Monday, November 12, 2012

Hey, brother, let me pull that splinter out of your eye


If anyone says, “I love God,” and hates his brother, he is a liar; for he who does not love his brother whom he has seen cannot love God whom he has not seen. 1 John 3:20

I think that’s why this election process was so very gut-wrenching. Millions, nay, even billions of dollars were spent trying to create hatred against our neighbor, our brother.  This undisclosed and seemingly unending and certainly unmonitored flow of cash was craftily honed and scientifically manipulated to paint one another with the blackest of brushes.  Tempting us to judge on the most superficial outward appearances, the sketchiest of demographics, the most twisted of stories taken out of context, and to cling to these fiery dart soundbites as truth that could somehow set us free.  

And these unnamed PACs, wolf packs really, were not only free to wreck this destruction for their own purposes, but to do so free from the saving grace of the Spirit at work within. The Son was not sent as the propitiation for their sins, and there is no hope of His redeeming grace to be manifest because they have no soul.  

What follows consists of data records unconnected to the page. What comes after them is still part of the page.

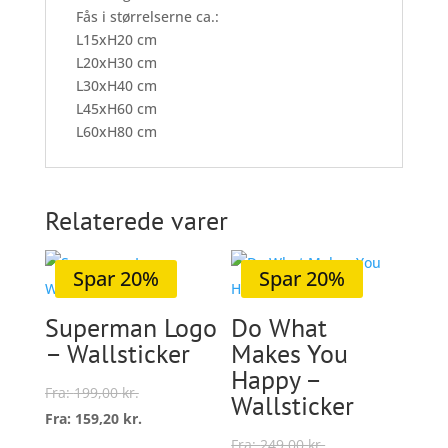
Fås i størrelserne ca.:
L15xH20 cm
L20xH30 cm
L30xH40 cm
L45xH60 cm
L60xH80 cm
Relaterede varer
Spar 20%
Spar 20%
Superman Logo
Do What
– Wallsticker
Makes You
Happy –
Fra:
199,00
kr.
Wallsticker
Fra:
159,20
kr.
Dette
Fra:
249,00
kr.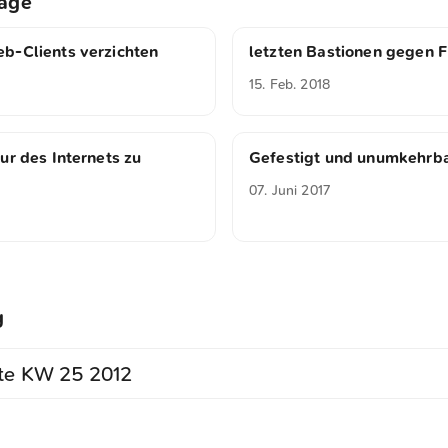
räge
b-Clients verzichten
letzten Bastionen gegen F
15. Feb. 2018
ur des Internets zu
Gefestigt und unumkehrb
07. Juni 2017
g
ste KW 25 2012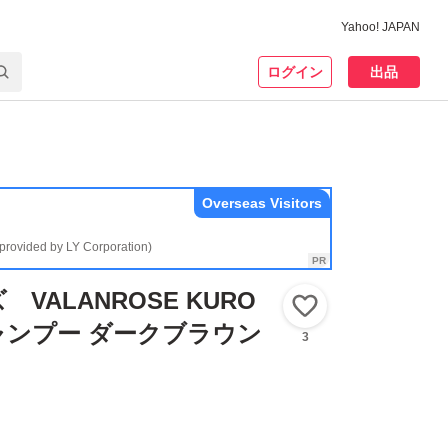
Yahoo! JAPAN
ログイン
出品
Overseas Visitors
(provided by LY Corporation)
VALANROSE KURO
いいね！
ャンプー ダークブラウン
3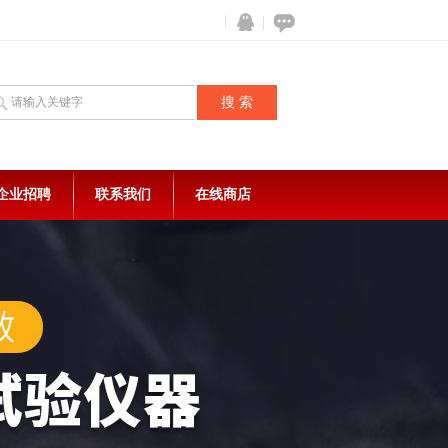
企业招聘
联系我们
在线商店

And yet we invited this spirit of the antichrist into our airwaves and into our mailboxes and scattered across every street corner with their lies.  And pretended it was for the greater good but the line is clear: anyone who does not love, does not know God.  

Yesterday was Community Sunday at the Vineyard, which is really the best of the best, the Joshua Stone pilgrimage to the mic to articulate the revealed love of God, even in the valley of the shadow of death.  A lot of the stories described this love being revealed in the phone calls, and the pressed-into-the-hand twenty dollar bills, and raked yards and that sort of thing being perfected in the body, because although no one has ever seen God; if we love one another, God abides in us and His love is perfected in us.

There was one particular tender story told.  A brother found himself unloving.  Actually he used the word “hating.” Those slouchy teenagers tagging his walls, grinding their cigarette butts on his gravel, and dropping their sticky trash on his sidewalk.  And one day, as he glared out the window and spun webs constructed of barbed wire, the Spirit pierced his soul.  And rather than draw lines of Them and Us, he entered the world of Them.  Every day.  He sorta hung around, and maybe cracked a not-so-good joke or two, and offered a lift when a ride fell through, and learned names.  And by naming Them, we truly see Them and we become like Jesus, because He knows the number of hairs on each head.  

And likewise each one of us need to fall on our knees in repentance, and ask the Spirit to likewise cleanse this country, and more particularly His Church, and even more particularly my heart from this filth which now shadows each conversation and headline glance.  And may the fog clear, and may we understand that our salvation does not come from horses and chariots and swords, but from the lifted up arms of a Savior who so loved the world, each and every named one.  And this commandment we have from Him: whoever loves God must also love his brother.